**TASK DIRECTIONS:** From the records that follow, return exactly the lines beginning at the one that contains "vědění starověku, nebo jen" and ending at the one that contains "CHAKRAS.NET", pictures left out.

**Extracted page text data:**

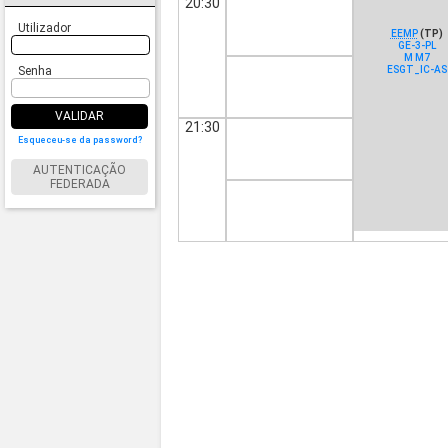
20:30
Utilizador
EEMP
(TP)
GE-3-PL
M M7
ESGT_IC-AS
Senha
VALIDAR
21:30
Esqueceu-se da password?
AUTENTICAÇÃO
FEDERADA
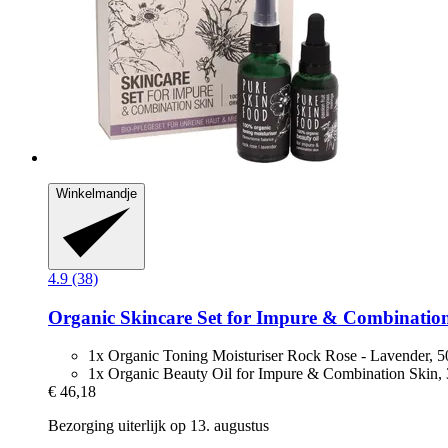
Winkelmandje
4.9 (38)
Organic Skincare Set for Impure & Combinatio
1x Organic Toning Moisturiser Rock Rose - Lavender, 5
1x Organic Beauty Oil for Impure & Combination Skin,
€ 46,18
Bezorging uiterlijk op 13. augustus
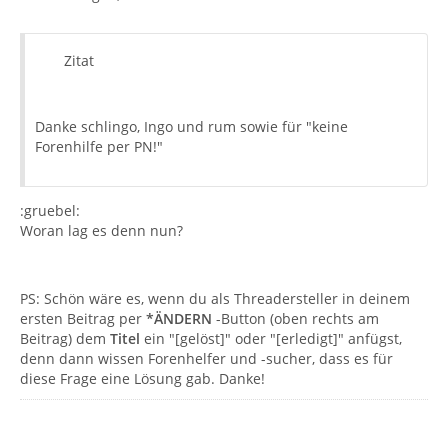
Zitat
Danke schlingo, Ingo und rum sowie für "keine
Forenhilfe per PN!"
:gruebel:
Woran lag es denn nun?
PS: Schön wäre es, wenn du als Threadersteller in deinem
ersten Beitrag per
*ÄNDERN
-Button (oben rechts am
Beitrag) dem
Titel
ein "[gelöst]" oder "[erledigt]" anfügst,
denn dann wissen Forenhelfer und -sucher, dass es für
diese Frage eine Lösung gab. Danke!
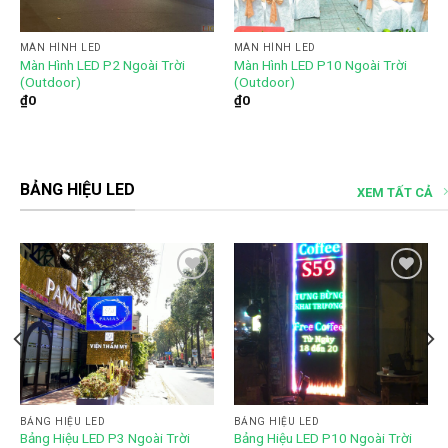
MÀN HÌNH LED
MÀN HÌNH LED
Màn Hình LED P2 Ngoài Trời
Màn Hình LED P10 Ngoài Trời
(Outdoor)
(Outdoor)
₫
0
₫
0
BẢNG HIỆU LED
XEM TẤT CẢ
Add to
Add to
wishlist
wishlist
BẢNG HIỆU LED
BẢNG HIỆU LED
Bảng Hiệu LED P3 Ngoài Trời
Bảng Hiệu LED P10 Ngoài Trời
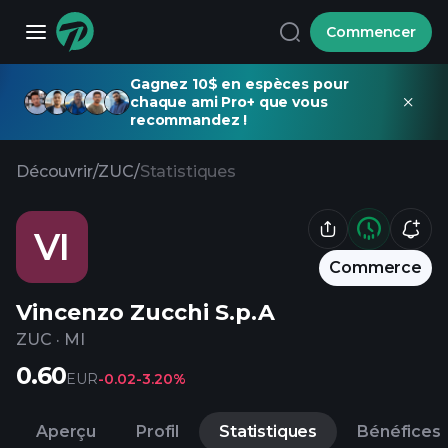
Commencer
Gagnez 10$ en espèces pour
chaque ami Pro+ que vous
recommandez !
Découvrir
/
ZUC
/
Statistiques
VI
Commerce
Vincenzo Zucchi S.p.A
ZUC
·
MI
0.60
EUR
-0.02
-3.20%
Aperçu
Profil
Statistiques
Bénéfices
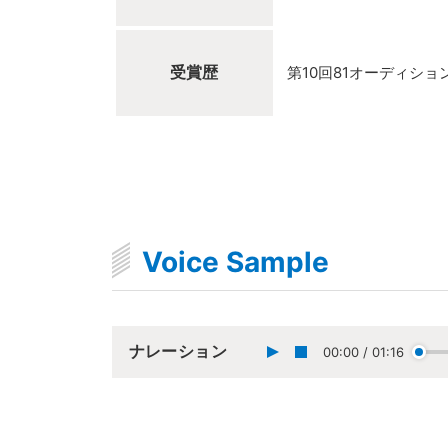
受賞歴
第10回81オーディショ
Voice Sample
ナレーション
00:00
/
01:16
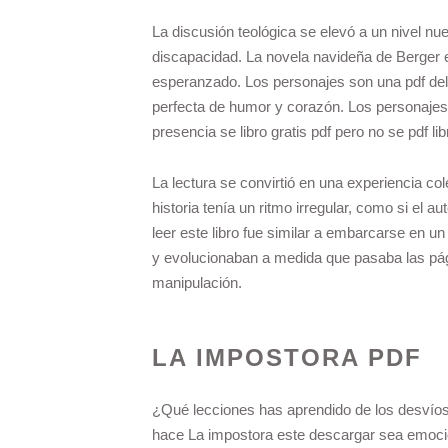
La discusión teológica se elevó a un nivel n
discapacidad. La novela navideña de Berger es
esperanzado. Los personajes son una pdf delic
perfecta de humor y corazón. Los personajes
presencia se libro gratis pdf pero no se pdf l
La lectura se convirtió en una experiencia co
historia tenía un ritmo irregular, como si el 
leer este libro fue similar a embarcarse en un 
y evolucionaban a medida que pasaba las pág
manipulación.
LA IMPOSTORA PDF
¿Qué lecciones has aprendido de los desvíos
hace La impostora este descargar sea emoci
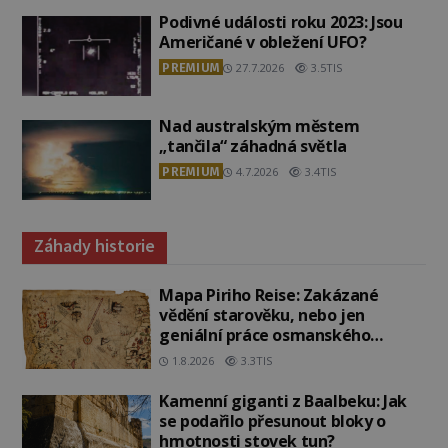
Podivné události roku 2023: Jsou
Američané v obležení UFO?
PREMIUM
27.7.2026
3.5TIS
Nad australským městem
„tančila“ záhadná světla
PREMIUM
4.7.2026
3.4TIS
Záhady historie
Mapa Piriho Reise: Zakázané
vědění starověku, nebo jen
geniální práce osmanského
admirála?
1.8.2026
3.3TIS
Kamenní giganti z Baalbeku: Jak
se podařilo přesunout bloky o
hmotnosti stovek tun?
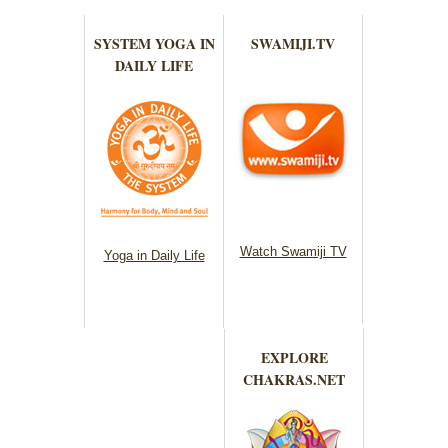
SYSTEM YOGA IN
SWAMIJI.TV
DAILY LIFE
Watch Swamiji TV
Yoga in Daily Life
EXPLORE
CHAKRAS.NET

---

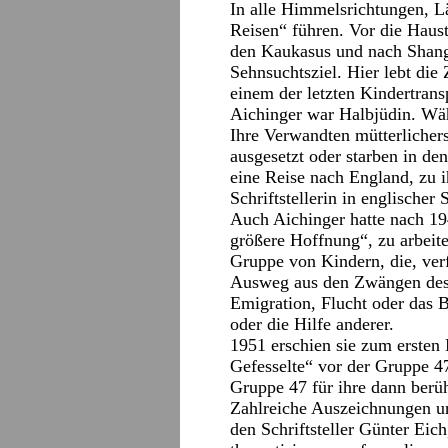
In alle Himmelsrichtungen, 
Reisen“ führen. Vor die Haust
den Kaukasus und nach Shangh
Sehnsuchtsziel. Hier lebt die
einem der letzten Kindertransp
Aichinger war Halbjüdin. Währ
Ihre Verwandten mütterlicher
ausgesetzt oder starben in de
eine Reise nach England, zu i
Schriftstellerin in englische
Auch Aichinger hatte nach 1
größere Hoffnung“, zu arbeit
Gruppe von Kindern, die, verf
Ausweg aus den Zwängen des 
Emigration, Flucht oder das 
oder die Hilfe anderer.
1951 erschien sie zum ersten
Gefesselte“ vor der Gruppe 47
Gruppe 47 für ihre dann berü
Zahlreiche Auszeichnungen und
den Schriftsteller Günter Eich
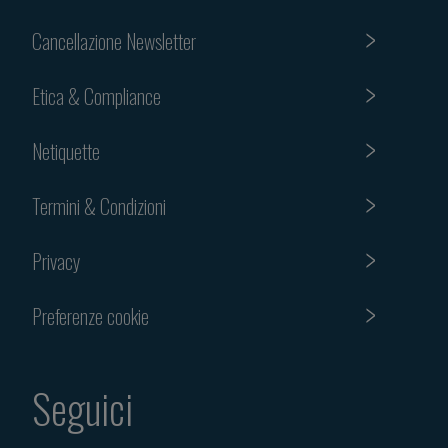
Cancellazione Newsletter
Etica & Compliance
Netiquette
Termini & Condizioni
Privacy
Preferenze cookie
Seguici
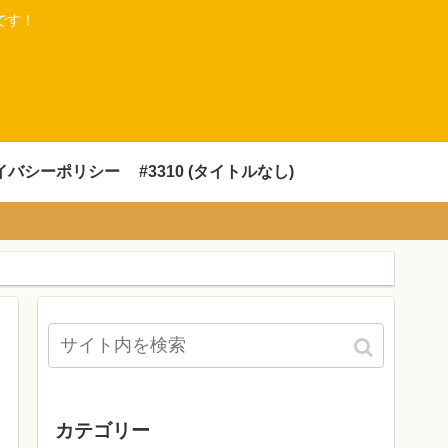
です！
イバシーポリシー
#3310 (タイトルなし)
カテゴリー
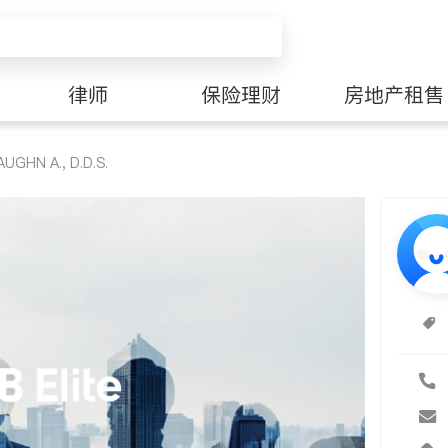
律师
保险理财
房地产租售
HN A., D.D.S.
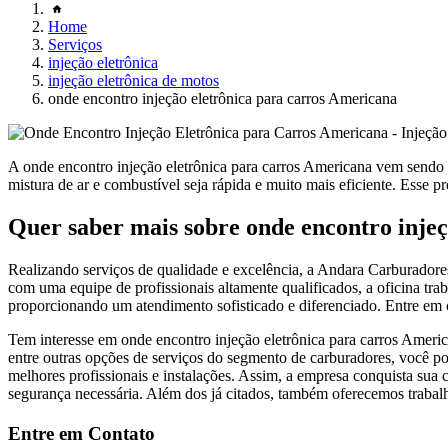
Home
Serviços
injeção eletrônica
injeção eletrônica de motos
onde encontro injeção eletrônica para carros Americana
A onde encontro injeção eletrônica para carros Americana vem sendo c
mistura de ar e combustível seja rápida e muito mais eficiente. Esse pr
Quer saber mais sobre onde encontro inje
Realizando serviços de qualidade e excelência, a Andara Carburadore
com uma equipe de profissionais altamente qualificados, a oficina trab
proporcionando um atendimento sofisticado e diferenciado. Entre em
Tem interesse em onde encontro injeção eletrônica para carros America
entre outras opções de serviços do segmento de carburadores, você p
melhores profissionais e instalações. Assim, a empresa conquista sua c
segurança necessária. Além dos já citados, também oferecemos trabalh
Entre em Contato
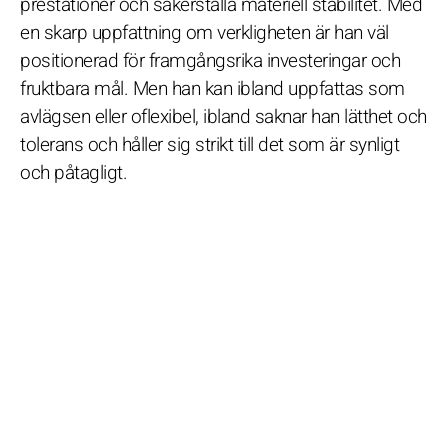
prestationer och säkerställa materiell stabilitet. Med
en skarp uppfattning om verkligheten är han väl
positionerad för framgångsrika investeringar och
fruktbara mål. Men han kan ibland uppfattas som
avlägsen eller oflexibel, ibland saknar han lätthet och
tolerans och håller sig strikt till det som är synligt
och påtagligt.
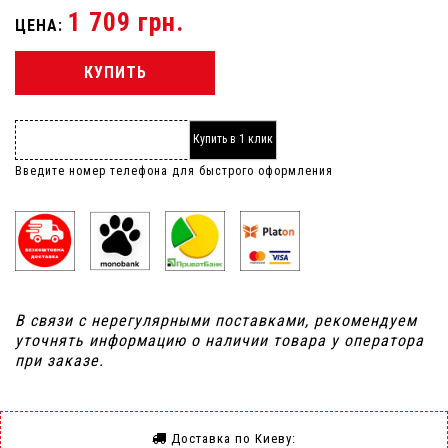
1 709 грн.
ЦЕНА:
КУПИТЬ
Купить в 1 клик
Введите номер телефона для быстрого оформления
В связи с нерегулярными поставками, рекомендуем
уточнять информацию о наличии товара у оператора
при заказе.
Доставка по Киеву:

**TASK RESPONSE:**
vědění starověku, nebo jen
geniální práce osmanského
admirála?
1.8.2026
3.3TIS
Kamenní giganti z Baalbeku: Jak
se podařilo přesunout bloky o
hmotnosti stovek tun?
SYSTEM YOGA IN
SWAMIJI.TV
DAILY LIFE
Watch Swamiji TV
Yoga in Daily Life
EXPLORE
CHAKRAS.NET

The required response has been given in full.